Investors debate the origin of the market’s current run
Is the bull market in stocks younger than it looks?
Investors and analysts are celebrating what’s widely recognized as the ninth anniversary of the start of the stock market’s current bull run on Friday. And why not? After all, it marks the bear market low set on March 9, 2009, as the world was reeling from the global financial crisis.
By that measure it is also one of the longest—and strongest—bull markets in history. But naysayers argue it isn’t really that ancient, a case that might cheer bulls not comforted by the adage that bull markets never simply die of old age.
Friday “is the anniversary of a big low, most definitely,” said Jeffrey Hirsch, editor of the Stock Trader’s Almanac, in an interview. “I don’t think it is the anniversary of the current cyclical bull market, though.”
Critics dismiss the 20% rule of thumb used to define bull and bear markets. The 20% rule holds that a bear market is under way when an asset falls 20% from its bull-market high, while a bull market begins once it rises 20% from its bear-market low.
Hirsch relies on more specific parameters established by Ned Davis Research. It defines a bull market as 30% rise in the Dow after 50 calendar days or a 13% rise after 155 calendar days. Reversals of 30% in the Value Line Geometric Index also count, he says. A bear market uses the same figures, but in the opposite direction. (Check out Hirsch’s blog post for more details on the parameters and his thoughts on calling bull and bear markets.)
The bottom line is that under this criteria, stocks fell into a bear market between August and October of 2011 and again between May 19, 2015 and Feb. 6, 2016. So that would make the current bull just a shade over two years old.
According to the Stock Trader’s Almanac, the average bull-market move for the Dow Jones Industrial Average is 85.6%, which would put it at 29,000—a level Hirsch thinks the market could test before the bull has run its course.
Others, meanwhile, argue that it is illogical to measure a bull market from the previous bear market low. Barry Ritholtz, founder of Ritholtz Wealth Management, has written extensively on the topic.
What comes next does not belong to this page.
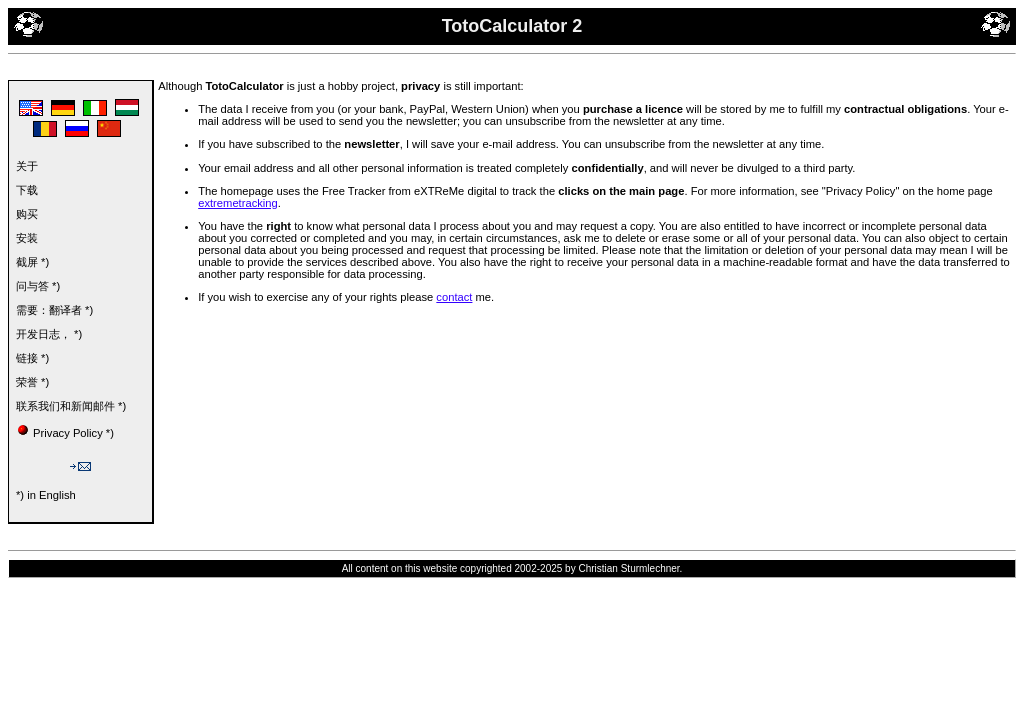 This screenshot has height=720, width=1024. Describe the element at coordinates (49, 334) in the screenshot. I see `开发日志， *)` at that location.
In a Bloomberg View column last fall, he argued that measuring a bull from a bear-market low would be “akin to measuring your own age from your date of conception.”
Instead, he argues that the current bull was born in March 2013, when the S&P 500 index SPX, +1.10% eclipsed its precrisis closing high of 1,565.15 set in October 2007.
But there are still plenty of market veterans who are comfortable celebrating a nine-year anniversary.
“When I think of when the bull market started, it is from the March 9 low,” said Scott Wren, senior global equity strategist at Wells Fargo Investment Institute.
Ryan Detrick, senior market strategist at LPL Financial, pegs the bull market as the second longest at 109 months. That is just behind a 114-month run from October 1990 to March 2009. Over its current run, the S&P 500 is up just more than 300%, also trailing the 1990s bull which saw a trough-to-peak gain of 418% (see chart below).
Does it matter that the bull, by this measure, is getting long in the tooth?
“We want our clients to realize that we are far into this [economic] cycle and we’re getting a bunch of fiscal stimulus whether it is stimulus spending or a tax cut,” Wren said. He expects the boost to extend the economic cycle somewhat, likely allowing the bull market to celebrate a 10th anniversary. But he warns that it is difficult to predict the economy with much confidence beyond the early part of 2019.
The biggest worry, he said, is a mistake by an overly aggressive Federal Reserve that brings the next recession closer, and which could bring the S&P 500 and the Dow Jones Industrial Average DJIA, +1.16% firmly lower.
Ultimately, the debate over when the bull market began is less important for investors than the question of when it ends—and that’s something that might have little to do with it is start date.